The term for achieving the first improvements, subject to all recommendations, directly depends on the complexity of the injury:

  • fracture without displacement – 1 week
  • displaced injuries and manual reduction of the fracture – 2 weeks
  • after surgery to reduce fragments – 3 weeks
  • 2 months after avulsion of the tibial edge

On average, a simple fracture heals completely in 2. 5 months. A displaced fracture requires at least six months.

Training of the leg without crutches can be started 3 months after the fracture. The issue of returning to the usual way of life is decided individually. For example, you can return to sports only two years after the injury.

Cast alternative for broken ankles

For many years, the use of gypsum has been the gold standard in traumatology, but the heavy and completely non-breathable material practically does not transmit X-rays, and this greatly complicates the control of the rehabilitation process. Wearing a cast is accompanied by severe itching, and a lot of weight unnecessarily loads an already injured limb. The combination of these factors gave impetus to the search for new technologies in the treatment of such injuries.

Ankle fracture orthoses

In modern medical practice, an alternative to gypsum method of fixing injured limbs – orthoses – is increasingly being used.

The method is based on wearing a special orthopedic product at the site of a bone fracture, dislocation, soft tissue injury, to restore their previous performance.

The choice of an ankle brace for ankle fractures depends on the stage of the process.

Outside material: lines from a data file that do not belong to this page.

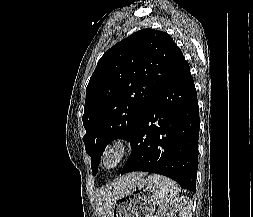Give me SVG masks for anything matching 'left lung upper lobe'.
Wrapping results in <instances>:
<instances>
[{"label": "left lung upper lobe", "mask_w": 253, "mask_h": 217, "mask_svg": "<svg viewBox=\"0 0 253 217\" xmlns=\"http://www.w3.org/2000/svg\"><path fill=\"white\" fill-rule=\"evenodd\" d=\"M184 62L173 39L154 29L133 33L100 58L86 88L82 117L94 175L106 145L130 139L144 110Z\"/></svg>", "instance_id": "1"}]
</instances>
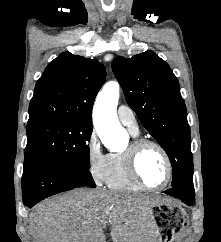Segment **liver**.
<instances>
[{
  "label": "liver",
  "mask_w": 221,
  "mask_h": 242,
  "mask_svg": "<svg viewBox=\"0 0 221 242\" xmlns=\"http://www.w3.org/2000/svg\"><path fill=\"white\" fill-rule=\"evenodd\" d=\"M160 197L75 189L39 203L29 215V232L36 242H155L158 232L149 208Z\"/></svg>",
  "instance_id": "liver-1"
}]
</instances>
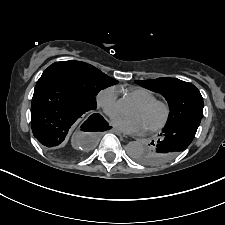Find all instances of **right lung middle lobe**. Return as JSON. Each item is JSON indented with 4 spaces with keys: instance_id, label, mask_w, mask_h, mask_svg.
Segmentation results:
<instances>
[{
    "instance_id": "obj_1",
    "label": "right lung middle lobe",
    "mask_w": 225,
    "mask_h": 225,
    "mask_svg": "<svg viewBox=\"0 0 225 225\" xmlns=\"http://www.w3.org/2000/svg\"><path fill=\"white\" fill-rule=\"evenodd\" d=\"M40 78L60 81L92 109L96 108V95L102 89L118 83L94 66L80 61H61L50 65Z\"/></svg>"
}]
</instances>
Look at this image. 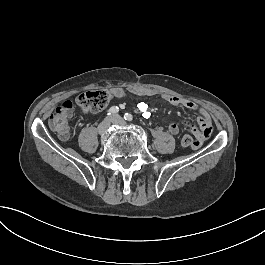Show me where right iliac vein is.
Returning <instances> with one entry per match:
<instances>
[{
  "instance_id": "obj_1",
  "label": "right iliac vein",
  "mask_w": 265,
  "mask_h": 265,
  "mask_svg": "<svg viewBox=\"0 0 265 265\" xmlns=\"http://www.w3.org/2000/svg\"><path fill=\"white\" fill-rule=\"evenodd\" d=\"M110 126V120L107 118L102 123L98 125V131L100 134L104 135L107 133V130Z\"/></svg>"
}]
</instances>
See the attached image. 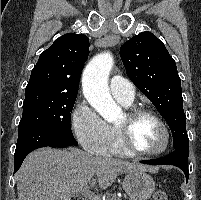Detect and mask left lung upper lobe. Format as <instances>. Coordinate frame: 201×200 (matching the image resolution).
<instances>
[{
	"instance_id": "5c2ea615",
	"label": "left lung upper lobe",
	"mask_w": 201,
	"mask_h": 200,
	"mask_svg": "<svg viewBox=\"0 0 201 200\" xmlns=\"http://www.w3.org/2000/svg\"><path fill=\"white\" fill-rule=\"evenodd\" d=\"M126 73L168 123L173 147H189L181 79L174 59L152 33L142 32L120 47Z\"/></svg>"
}]
</instances>
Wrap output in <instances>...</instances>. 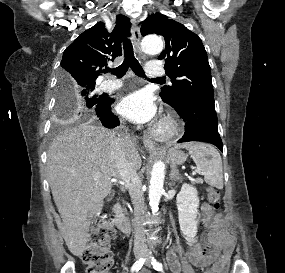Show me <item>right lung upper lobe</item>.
Instances as JSON below:
<instances>
[{
	"mask_svg": "<svg viewBox=\"0 0 285 273\" xmlns=\"http://www.w3.org/2000/svg\"><path fill=\"white\" fill-rule=\"evenodd\" d=\"M130 20L117 15L111 33L103 22L83 32L63 53L61 75L76 85H95L101 68L122 55L121 41L130 35Z\"/></svg>",
	"mask_w": 285,
	"mask_h": 273,
	"instance_id": "1",
	"label": "right lung upper lobe"
}]
</instances>
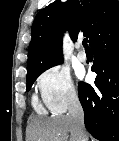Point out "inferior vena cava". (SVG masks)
I'll list each match as a JSON object with an SVG mask.
<instances>
[{"label":"inferior vena cava","instance_id":"obj_1","mask_svg":"<svg viewBox=\"0 0 119 141\" xmlns=\"http://www.w3.org/2000/svg\"><path fill=\"white\" fill-rule=\"evenodd\" d=\"M69 116L73 119L79 141H88L85 135L84 112L76 94H71L68 100Z\"/></svg>","mask_w":119,"mask_h":141}]
</instances>
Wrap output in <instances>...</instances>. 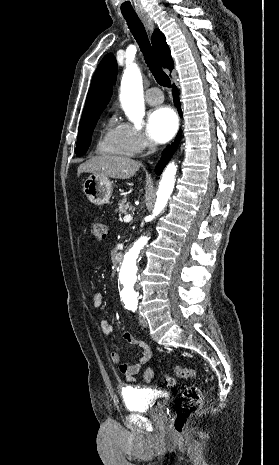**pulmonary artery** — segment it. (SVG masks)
<instances>
[{
    "mask_svg": "<svg viewBox=\"0 0 279 465\" xmlns=\"http://www.w3.org/2000/svg\"><path fill=\"white\" fill-rule=\"evenodd\" d=\"M145 99L149 104L157 105L163 102V95L158 88L153 87L147 90Z\"/></svg>",
    "mask_w": 279,
    "mask_h": 465,
    "instance_id": "1",
    "label": "pulmonary artery"
}]
</instances>
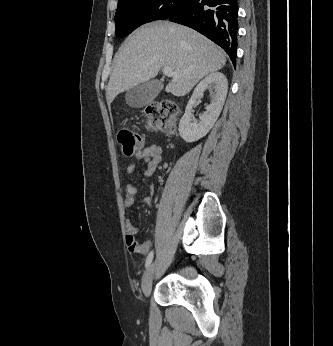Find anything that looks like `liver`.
<instances>
[{"instance_id":"liver-1","label":"liver","mask_w":333,"mask_h":346,"mask_svg":"<svg viewBox=\"0 0 333 346\" xmlns=\"http://www.w3.org/2000/svg\"><path fill=\"white\" fill-rule=\"evenodd\" d=\"M225 63V52L193 29L169 22L149 23L119 48L107 86V102L112 103L118 94L154 78L163 67L178 74L165 91L184 96L200 79Z\"/></svg>"}]
</instances>
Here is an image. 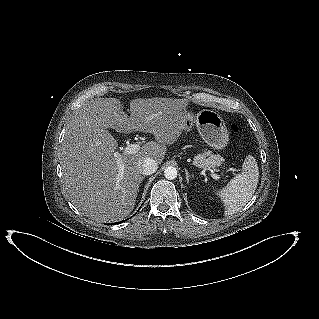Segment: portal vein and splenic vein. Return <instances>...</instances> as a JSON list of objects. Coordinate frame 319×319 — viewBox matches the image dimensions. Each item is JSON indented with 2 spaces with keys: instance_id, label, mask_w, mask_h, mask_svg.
<instances>
[{
  "instance_id": "obj_1",
  "label": "portal vein and splenic vein",
  "mask_w": 319,
  "mask_h": 319,
  "mask_svg": "<svg viewBox=\"0 0 319 319\" xmlns=\"http://www.w3.org/2000/svg\"><path fill=\"white\" fill-rule=\"evenodd\" d=\"M140 150V144L139 143H134V144H128L124 149H123V154L124 155H130V154H135ZM117 165L119 167L118 171V177L117 179H121L124 175V165L121 160L117 161ZM211 177L218 180L220 177L211 171Z\"/></svg>"
}]
</instances>
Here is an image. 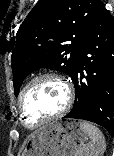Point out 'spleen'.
I'll return each mask as SVG.
<instances>
[{"instance_id":"1","label":"spleen","mask_w":114,"mask_h":156,"mask_svg":"<svg viewBox=\"0 0 114 156\" xmlns=\"http://www.w3.org/2000/svg\"><path fill=\"white\" fill-rule=\"evenodd\" d=\"M80 125L89 136L90 141L80 150L79 156H102L106 150V142L102 132L87 121H81Z\"/></svg>"}]
</instances>
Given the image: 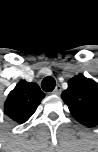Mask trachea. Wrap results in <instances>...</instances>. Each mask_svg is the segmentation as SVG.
Listing matches in <instances>:
<instances>
[{
  "label": "trachea",
  "instance_id": "3493384b",
  "mask_svg": "<svg viewBox=\"0 0 98 152\" xmlns=\"http://www.w3.org/2000/svg\"><path fill=\"white\" fill-rule=\"evenodd\" d=\"M55 85L56 81L51 76L45 77L41 82V87L46 92H51L55 88Z\"/></svg>",
  "mask_w": 98,
  "mask_h": 152
}]
</instances>
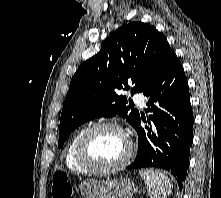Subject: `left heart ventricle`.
I'll list each match as a JSON object with an SVG mask.
<instances>
[{"label": "left heart ventricle", "instance_id": "left-heart-ventricle-1", "mask_svg": "<svg viewBox=\"0 0 221 198\" xmlns=\"http://www.w3.org/2000/svg\"><path fill=\"white\" fill-rule=\"evenodd\" d=\"M87 150L94 163L111 166L122 160L127 150V143L118 131L102 129L91 135Z\"/></svg>", "mask_w": 221, "mask_h": 198}]
</instances>
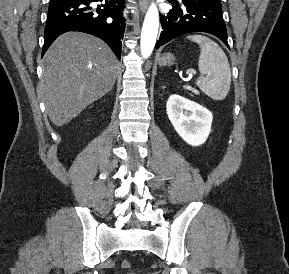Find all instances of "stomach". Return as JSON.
<instances>
[{"instance_id":"stomach-1","label":"stomach","mask_w":289,"mask_h":274,"mask_svg":"<svg viewBox=\"0 0 289 274\" xmlns=\"http://www.w3.org/2000/svg\"><path fill=\"white\" fill-rule=\"evenodd\" d=\"M175 60V57L171 53H165L162 55V57L159 59V62L161 65L166 66V65H172Z\"/></svg>"}]
</instances>
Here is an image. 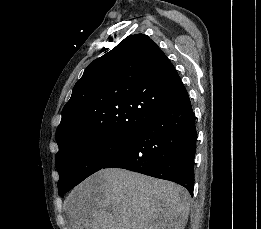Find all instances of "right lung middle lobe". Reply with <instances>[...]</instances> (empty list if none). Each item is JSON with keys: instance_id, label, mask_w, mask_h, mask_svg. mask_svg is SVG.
<instances>
[{"instance_id": "1", "label": "right lung middle lobe", "mask_w": 261, "mask_h": 229, "mask_svg": "<svg viewBox=\"0 0 261 229\" xmlns=\"http://www.w3.org/2000/svg\"><path fill=\"white\" fill-rule=\"evenodd\" d=\"M133 138L83 136L60 146L55 157L60 175L59 195L63 196L85 178L102 169L126 150Z\"/></svg>"}]
</instances>
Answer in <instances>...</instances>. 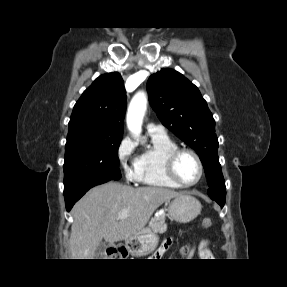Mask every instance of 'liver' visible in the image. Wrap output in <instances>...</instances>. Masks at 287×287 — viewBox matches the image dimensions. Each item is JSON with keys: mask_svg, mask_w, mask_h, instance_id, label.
Wrapping results in <instances>:
<instances>
[{"mask_svg": "<svg viewBox=\"0 0 287 287\" xmlns=\"http://www.w3.org/2000/svg\"><path fill=\"white\" fill-rule=\"evenodd\" d=\"M181 193L161 187H140L108 182L92 188L72 210L74 222L70 234L72 259H95L102 239L109 244L144 229L154 211ZM128 210L126 218L119 212Z\"/></svg>", "mask_w": 287, "mask_h": 287, "instance_id": "liver-1", "label": "liver"}]
</instances>
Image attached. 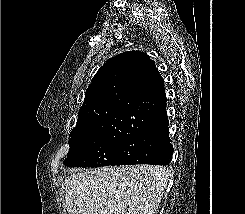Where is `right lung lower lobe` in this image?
<instances>
[{
	"mask_svg": "<svg viewBox=\"0 0 245 214\" xmlns=\"http://www.w3.org/2000/svg\"><path fill=\"white\" fill-rule=\"evenodd\" d=\"M139 105L136 122L127 127V138L117 147V165H168L174 149L169 138L164 87L156 94L141 97Z\"/></svg>",
	"mask_w": 245,
	"mask_h": 214,
	"instance_id": "right-lung-lower-lobe-1",
	"label": "right lung lower lobe"
}]
</instances>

In the acute period, the choice of a doctor will stop at a rigid orthosis, which will eventually be replaced by a semi-rigid one, and then an elastic one.

Orthosis functions:

  • full or partial immobilization
  • direction or restriction of movement
  • reducing the load on the damaged area
  • prevention of secondary damage during early cast removal
  • shape correction
  • ease of movement or relief of pain

Indications for ankle orthoses
Direct indications for the use of orthoses include:

  • ankle fractures
  • dislocations and subluxations in the ankle area
  • ligament injuries of varying complexity
  • a whole range of inflammatory and degenerative diseases
  • ankle instability
  • childhood congenital anomalies, rickets and others
  • injury prevention in athletes and overweight people

Types of ankle orthoses:

  • Rigid (degree of fixation: full)

After fractures, long-term immobilization of the joint is necessary. With the task of long-term complete immobilization of the joint, a rigid orthosis does an excellent job. Such an orthosis contributes to the correct fusion of the bone so that the motor function is restored to the fullest extent.

The brace is a comfortable, breathable design that visually resembles a boot with zippers or Velcro.

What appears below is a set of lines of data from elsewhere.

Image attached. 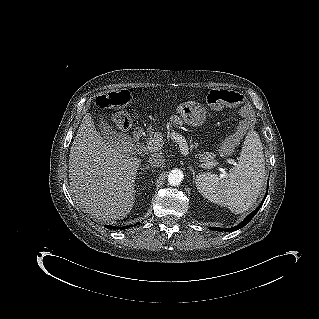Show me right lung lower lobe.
<instances>
[{
	"instance_id": "obj_1",
	"label": "right lung lower lobe",
	"mask_w": 319,
	"mask_h": 319,
	"mask_svg": "<svg viewBox=\"0 0 319 319\" xmlns=\"http://www.w3.org/2000/svg\"><path fill=\"white\" fill-rule=\"evenodd\" d=\"M104 227H105V228H108V229H113V230L118 229V227L111 226V225H105Z\"/></svg>"
}]
</instances>
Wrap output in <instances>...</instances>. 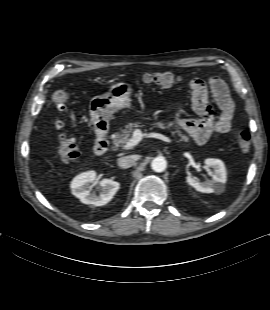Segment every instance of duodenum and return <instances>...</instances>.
<instances>
[{"mask_svg": "<svg viewBox=\"0 0 270 310\" xmlns=\"http://www.w3.org/2000/svg\"><path fill=\"white\" fill-rule=\"evenodd\" d=\"M96 136L97 138L94 146V152L97 155H103L109 147L108 126L104 123L99 124L96 128Z\"/></svg>", "mask_w": 270, "mask_h": 310, "instance_id": "obj_1", "label": "duodenum"}]
</instances>
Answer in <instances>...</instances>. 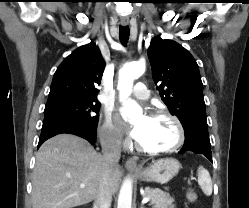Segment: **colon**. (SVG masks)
Instances as JSON below:
<instances>
[{
  "label": "colon",
  "mask_w": 249,
  "mask_h": 208,
  "mask_svg": "<svg viewBox=\"0 0 249 208\" xmlns=\"http://www.w3.org/2000/svg\"><path fill=\"white\" fill-rule=\"evenodd\" d=\"M186 195H187V199L189 200V202H192V203L196 202L198 196H197V192L194 189L192 188L188 189Z\"/></svg>",
  "instance_id": "obj_1"
}]
</instances>
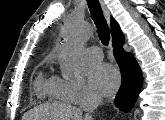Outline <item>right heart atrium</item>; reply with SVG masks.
I'll return each instance as SVG.
<instances>
[{"instance_id": "1", "label": "right heart atrium", "mask_w": 165, "mask_h": 120, "mask_svg": "<svg viewBox=\"0 0 165 120\" xmlns=\"http://www.w3.org/2000/svg\"><path fill=\"white\" fill-rule=\"evenodd\" d=\"M54 84L59 96L67 102L80 104L96 99L94 93L82 79L54 77Z\"/></svg>"}]
</instances>
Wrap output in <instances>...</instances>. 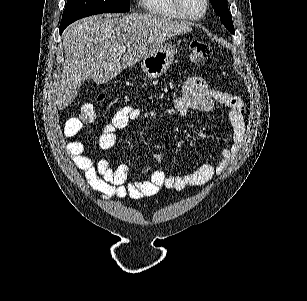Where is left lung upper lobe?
I'll list each match as a JSON object with an SVG mask.
<instances>
[{
    "mask_svg": "<svg viewBox=\"0 0 307 301\" xmlns=\"http://www.w3.org/2000/svg\"><path fill=\"white\" fill-rule=\"evenodd\" d=\"M210 2L215 13L220 16L221 22L232 34H234L232 16L228 10L227 0H210Z\"/></svg>",
    "mask_w": 307,
    "mask_h": 301,
    "instance_id": "obj_1",
    "label": "left lung upper lobe"
}]
</instances>
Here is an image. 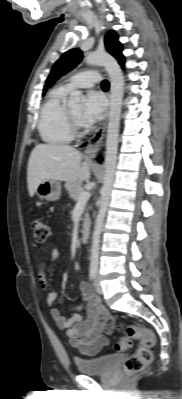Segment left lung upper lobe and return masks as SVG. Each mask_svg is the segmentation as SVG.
I'll return each mask as SVG.
<instances>
[{"label": "left lung upper lobe", "instance_id": "5c2ea615", "mask_svg": "<svg viewBox=\"0 0 182 399\" xmlns=\"http://www.w3.org/2000/svg\"><path fill=\"white\" fill-rule=\"evenodd\" d=\"M105 47L107 51L113 55L119 63L124 65V56L122 55V45L118 41V36L114 31H109L105 37ZM82 59V52L79 49H71L65 52L60 59L54 64L49 77L47 78V86L53 83L62 75L73 69ZM44 87V92L46 91Z\"/></svg>", "mask_w": 182, "mask_h": 399}]
</instances>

  • Semi-rigid (Hold: strong)

The use of a semi-rigid orthosis is necessary during the rehabilitation period after an injury. which allows you to treat not only fractures, but also other diseases of the bone and articular systems.

Used for Achilles injuries and ligament injuries.
This orthosis fits into everyday shoes.

  • Stretch (hold: light, medium)

Used by athletes to prevent joint injuries. Such models are comfortable in everyday wear, as they do not cause discomfort.

The bandage will help to provide additional support to the ligaments and joints during intense activities, so that the likelihood of damage to them will be minimal. If you often run, play football, volleyball or other active sports, such devices are simply indispensable for you.